Reuters reported over the weekend that the BoJ was “brainstorming” an overhaul of its massive QQE program. Given that equities have been sliding ever since USDJPY’s rising trend was broken in mid-August (the white arrow, below), I’d say the term “brainstorming” doesn’t convey near enough desperation. As the article points out, the BoJ now owns 25% (some say 30%) of all JGBs. It’ll be 40%+ in 2016. And, given that most banks, insurers and brokers are required to hold JGBs for collateral purposes, one can easily envision a shortage of bonds for QQE.
What the article doesn’t mention, however, is the BoJ’s massive and growing position in equities. Along with the GPIF, it amounts to around 18% of Japan’s GDP. It’s hard to imagine them throwing a huge leveraged bet like that under the bus on a technicality like what’s eligible collateral under the QQE guidelines.
And, let’s remember that it isn’t the growth in money supply per se that’s propping up stocks. It’s the money directed at equity purchases and, more importantly, the ongoing yen debasement that fuels the yen carry trade.

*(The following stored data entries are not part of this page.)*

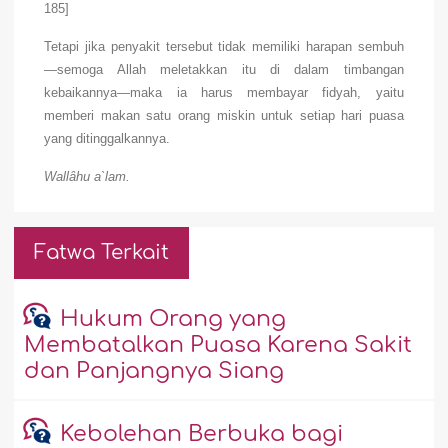
185]
Tetapi jika penyakit tersebut tidak memiliki harapan sembuh
—semoga Allah meletakkan itu di dalam timbangan
kebaikannya—maka ia harus membayar fidyah, yaitu
memberi makan satu orang miskin untuk setiap hari puasa
yang ditinggalkannya.
Wallâhu a`lam.
Fatwa Terkait
Hukum Orang yang
Membatalkan Puasa Karena Sakit
dan Panjangnya Siang
Kebolehan Berbuka bagi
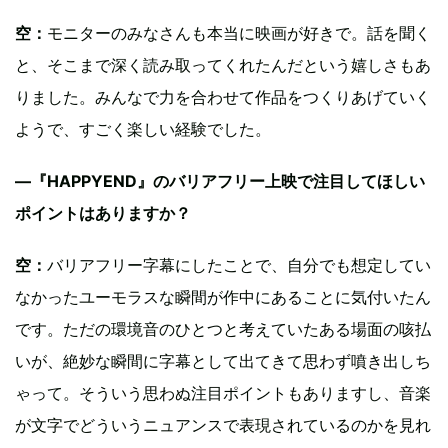
空：
モニターのみなさんも本当に映画が好きで。話を聞く
と、そこまで深く読み取ってくれたんだという嬉しさもあ
りました。みんなで力を合わせて作品をつくりあげていく
ようで、すごく楽しい経験でした。
—『HAPPYEND』のバリアフリー上映で注目してほしい
ポイントはありますか？
空：
バリアフリー字幕にしたことで、自分でも想定してい
なかったユーモラスな瞬間が作中にあることに気付いたん
です。ただの環境音のひとつと考えていたある場面の咳払
いが、絶妙な瞬間に字幕として出てきて思わず噴き出しち
ゃって。そういう思わぬ注目ポイントもありますし、音楽
が文字でどういうニュアンスで表現されているのかを見れ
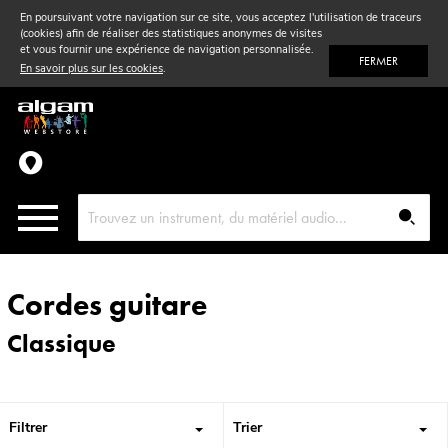
En poursuivant votre navigation sur ce site, vous acceptez l'utilisation de traceurs
(cookies) afin de réaliser des statistiques anonymes de visites
Vent
& Violon
et vous fournir une expérience de navigation personnalisée.
FERMER
En savoir plus sur les cookies
.
Accessoires
Pièces détachées
Cordes guitare
Classique
Filtrer
Trier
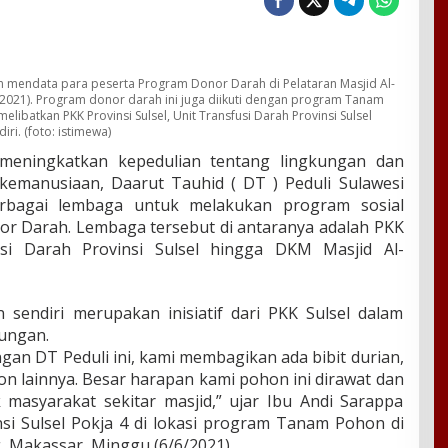
an mendata para peserta Program Donor Darah di Pelataran Masjid Al-
/2021). Program donor darah ini juga diikuti dengan program Tanam
libatkan PKK Provinsi Sulsel, Unit Transfusi Darah Provinsi Sulsel
ri. (foto: istimewa)
eningkatkan kepedulian tentang lingkungan dan
emanusiaan, Daarut Tauhid ( DT ) Peduli Sulawesi
berbagai lembaga untuk melakukan program sosial
 Darah. Lembaga tersebut di antaranya adalah PKK
fusi Darah Provinsi Sulsel hingga DKM Masjid Al-
endiri merupakan inisiatif dari PKK Sulsel dalam
kungan.
an DT Peduli ini, kami membagikan ada bibit durian,
n lainnya. Besar harapan kami pohon ini dirawat dan
 masyarakat sekitar masjid,” ujar Ibu Andi Sarappa
si Sulsel Pokja 4 di lokasi program Tanam Pohon di
 Makassar, Minggu (6/6/2021).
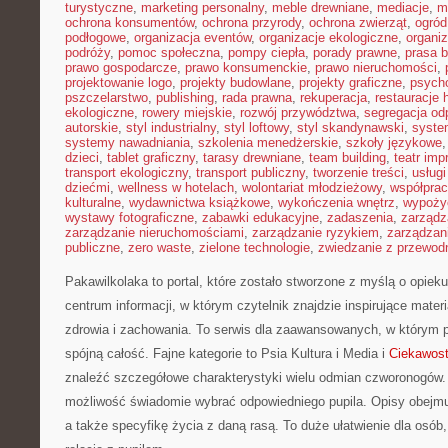
turystyczne
,
marketing personalny
,
meble drewniane
,
mediacje
,
m
ochrona konsumentów
,
ochrona przyrody
,
ochrona zwierząt
,
ogród
podłogowe
,
organizacja eventów
,
organizacje ekologiczne
,
organi
podróży
,
pomoc społeczna
,
pompy ciepła
,
porady prawne
,
prasa 
prawo gospodarcze
,
prawo konsumenckie
,
prawo nieruchomości
,
projektowanie logo
,
projekty budowlane
,
projekty graficzne
,
psycho
pszczelarstwo
,
publishing
,
rada prawna
,
rekuperacja
,
restauracje 
ekologiczne
,
rowery miejskie
,
rozwój przywództwa
,
segregacja o
autorskie
,
styl industrialny
,
styl loftowy
,
styl skandynawski
,
syste
systemy nawadniania
,
szkolenia menedżerskie
,
szkoły językowe
dzieci
,
tablet graficzny
,
tarasy drewniane
,
team building
,
teatr im
transport ekologiczny
,
transport publiczny
,
tworzenie treści
,
usługi
dziećmi
,
wellness w hotelach
,
wolontariat młodzieżowy
,
współpra
kulturalne
,
wydawnictwa książkowe
,
wykończenia wnętrz
,
wypoży
wystawy fotograficzne
,
zabawki edukacyjne
,
zadaszenia
,
zarządz
zarządzanie nieruchomościami
,
zarządzanie ryzykiem
,
zarządzan
publiczne
,
zero waste
,
zielone technologie
,
zwiedzanie z przewod
Pakawilkolaka to portal, które zostało stworzone z myślą o opie
centrum informacji, w którym czytelnik znajdzie inspirujące mater
zdrowia i zachowania. To serwis dla zaawansowanych, w którym p
spójną całość. Fajne kategorie to Psia Kultura i Media i
Ciekawost
znaleźć szczegółowe charakterystyki wielu odmian czworonogów.
możliwość świadomie wybrać odpowiedniego pupila. Opisy obejmu
a także specyfikę życia z daną rasą. To duże ułatwienie dla osób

The BoJ and others are very adept at manipulating the USDJPY — down to .01 moves when need be — in order to keep the carry trade alive. But, at some point, it’s going to be pretty obvious to everybody that the USDJPY has gone nowhere since first tagging the yellow .618 at 120.11 on Dec 4.
However they accomplish it, BoJ has to hammer the yen lower or face the consequences of its inaction. On Dec 4, NKD closed at 18,105. Nine months later, with USDJPY still lingering near 120.11, NKD is trading at 18,060. The 3,000 point (16%) rally in between is a rapidly fading memory.
Brainstorming? It’s more likely that BoJ is mapping out the exact time and place for USDJPY’s next leg up.